Academically, Henise will study sports management, saying that he doesn’t know exactly what he wants to do after he graduates, but he knows he wants to be involved in sports.

“They have one of the best sports management programs in the nation,” Henise said. “My whole life I’ve been really a sports guru kind of guy. I can do sports management, and it’s widespread. This gives me a lot of different opportunities.”

Three-sport athlete: Henise, who played wide receiver for the football team his freshman and senior seasons and has been a guard on the basketball team all four years, said playing other sports has helped him as a lacrosse player.

“My first love when I was little was football. I loved the contact and being able to walk out on the field and hit someone. And then my family is big into basketball, so I played that when I was young,” Henise said. “When I was introduced to lacrosse, it was a mixture of both. You mix the contact aspect of football and the IQ and seeing the field aspect of basketball. Playing both of those sports helped me grow as a lacrosse player.”

The 6-foot, 1-inch, 170-pound midfielder led the Golden Knights in scoring last season, posting 41 goals and 17 assists.

On the gridiron, Henise caught 12 passes for 166 yards and one touchdown for Eastern’s potent offense and led the team in tackles with 84. So far this season for the basketball team, Henise is scoring just under 10 points per game for the 17-3 Golden Knights.

Lacrosse development: Bankowski, who is entering his second season at the helm but has coached at Eastern for Henise’s whole career, said his star player has grown tremendously in his high school career.

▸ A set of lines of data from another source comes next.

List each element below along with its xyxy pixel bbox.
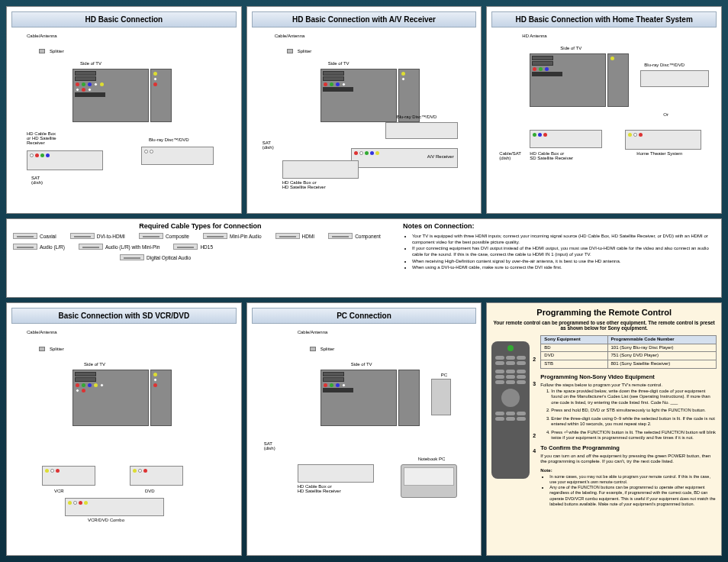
label-splitter: Splitter (321, 347, 335, 351)
notes-title: Notes on Connection: (403, 222, 715, 230)
notes-section: Notes on Connection: Your TV is equipped… (403, 222, 715, 294)
tv-side-panel (150, 370, 172, 426)
hd-box-icon (282, 160, 359, 179)
programming-title: Programming the Remote Control (491, 308, 717, 317)
cable-icon (79, 244, 103, 250)
tv-back-panel (321, 69, 397, 122)
vcr-combo-icon (65, 498, 164, 516)
panel-title: HD Basic Connection with Home Theater Sy… (491, 11, 717, 27)
label-bluray: Blu-ray Disc™/DVD (149, 137, 189, 142)
programming-subtitle: Your remote control can be programmed to… (491, 320, 717, 331)
label-splitter: Splitter (50, 347, 64, 351)
prog-h2-text: If you can turn on and off the equipment… (540, 454, 717, 466)
label-splitter: Splitter (298, 49, 312, 53)
cable-item: HDMI (275, 233, 315, 239)
cable-icon (120, 254, 144, 260)
cable-item: Composite (139, 233, 189, 239)
bluray-icon (385, 122, 458, 139)
callout: 2 (533, 433, 536, 438)
table-row: STB801 (Sony Satellite Receiver) (541, 360, 717, 369)
prog-h1: Programming Non-Sony Video Equipment (540, 373, 717, 381)
label-vcr-combo: VCR/DVD Combo (88, 518, 124, 522)
cable-item: Digital Optical Audio (120, 254, 191, 260)
label-hd-box: HD Cable Box or HD Satellite Receiver (27, 131, 56, 145)
label-cable-sat: Cable/SAT (dish) (499, 151, 521, 160)
dvd-icon (130, 466, 183, 486)
panel-title: Basic Connection with SD VCR/DVD (11, 308, 237, 324)
note-item: Your TV is equipped with three HDMI inpu… (412, 233, 715, 245)
hts-icon (625, 130, 701, 150)
panel-title: HD Basic Connection with A/V Receiver (252, 11, 477, 27)
label-splitter: Splitter (50, 49, 64, 53)
bluray-icon (640, 70, 709, 87)
panel-hd-av: HD Basic Connection with A/V Receiver Ca… (246, 6, 482, 214)
label-cable-antenna: Cable/Antenna (298, 330, 328, 334)
pc-tower-icon (431, 379, 451, 415)
step: Enter the three-digit code using 0–9 whi… (551, 416, 717, 428)
cable-item: DVI-to-HDMI (70, 233, 125, 239)
label-cable-antenna: Cable/Antenna (27, 330, 57, 334)
label-sd-box: HD Cable Box or SD Satellite Receiver (530, 151, 573, 160)
label-side-tv: Side of TV (560, 46, 581, 50)
label-notebook: Notebook PC (418, 457, 446, 461)
prog-h2: To Confirm the Programming (540, 444, 717, 452)
page-grid: HD Basic Connection Cable/Antenna Splitt… (6, 6, 722, 556)
prog-h1-sub: Follow the steps below to program your T… (540, 383, 717, 389)
tv-back-panel (321, 370, 397, 426)
step: Press ⏎ while the FUNCTION button is lit… (551, 430, 717, 441)
label-hts: Home Theater System (636, 151, 682, 156)
splitter-icon (39, 49, 45, 53)
label-sat: SAT (dish) (31, 176, 43, 185)
cable-icon (139, 233, 163, 239)
diagram-sd-vcr: Cable/Antenna Splitter Side of TV VCR DV… (11, 328, 237, 527)
label-pc: PC (441, 373, 447, 377)
cable-list: Coaxial DVI-to-HDMI Composite Mini-Pin A… (13, 233, 388, 260)
cables-section: Required Cable Types for Connection Coax… (13, 222, 388, 294)
notebook-icon (401, 464, 457, 498)
panel-title: HD Basic Connection (11, 11, 237, 27)
panel-sd-vcr: Basic Connection with SD VCR/DVD Cable/A… (6, 302, 242, 556)
prog-note: Any one of the FUNCTION buttons can be p… (549, 485, 717, 507)
diagram-pc: Cable/Antenna Splitter Side of TV PC SAT… (252, 328, 477, 527)
remote-control-icon (491, 341, 530, 479)
callout: 3 (533, 381, 536, 386)
panel-programming: Programming the Remote Control Your remo… (486, 302, 722, 556)
cables-notes-row: Required Cable Types for Connection Coax… (6, 218, 722, 298)
callout: 2 (533, 357, 536, 362)
panel-pc: PC Connection Cable/Antenna Splitter Sid… (246, 302, 482, 556)
label-av-receiver: A/V Receiver (427, 154, 454, 159)
label-or: Or (663, 112, 668, 117)
cables-title: Required Cable Types for Connection (13, 222, 388, 230)
cable-icon (328, 233, 353, 239)
label-hd-box2: HD Cable Box or HD Satellite Receiver (282, 180, 326, 189)
cable-icon (13, 244, 37, 250)
steps-list: In the space provided below, write down … (551, 389, 717, 441)
cable-item: HD15 (173, 244, 213, 250)
label-cable-antenna: Cable/Antenna (27, 34, 57, 38)
label-vcr: VCR (54, 489, 64, 493)
splitter-icon (287, 49, 293, 53)
step: In the space provided below, write down … (551, 389, 717, 406)
note-item: When receiving High-Definition content s… (412, 258, 715, 264)
notes-list: Your TV is equipped with three HDMI inpu… (412, 233, 715, 270)
note-item: If your connecting equipment has DVI out… (412, 245, 715, 257)
cable-item: Mini-Pin Audio (203, 233, 262, 239)
cable-icon (173, 244, 198, 250)
label-sat: SAT (dish) (263, 140, 274, 150)
programming-content: Sony EquipmentProgrammable Code Number B… (540, 335, 717, 507)
diagram-hd-ht: HD Antenna Side of TV Blu-ray Disc™/DVD … (491, 32, 717, 185)
label-side-tv: Side of TV (328, 61, 350, 66)
label-hd-antenna: HD Antenna (522, 34, 546, 38)
bluray-icon (141, 147, 214, 165)
step: Press and hold BD, DVD or STB simultaneo… (551, 408, 717, 414)
panel-title: PC Connection (252, 308, 477, 324)
note-block: Note: In some cases, you may not be able… (540, 468, 717, 507)
callout: 4 (533, 448, 536, 454)
label-sat: SAT (dish) (264, 441, 275, 451)
cable-item: Coaxial (13, 233, 56, 239)
tv-back-panel (72, 370, 149, 426)
tv-side-panel (398, 370, 420, 426)
tv-back-panel (530, 53, 606, 107)
label-hd-box2: HD Cable Box or HD Satellite Receiver (298, 484, 341, 493)
cable-icon (13, 233, 37, 239)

“We’ve had players who were really good and get better, but they plateau,” Bankowski said. “Bryce hasn’t. He’s grown each year, and his IQ has gone through the roof."

With several young players in the program, Bankowski said it’s helped to have a next-level player such as Henise to show his teammates what it takes to succeed.

“He tries to get the best out of everybody,” Bankowski said. “He’s not afraid to step in. You can always see when he’s playing, his mind is always searching and watching. Being a young head coach, it helps to have a kid of that caliber.”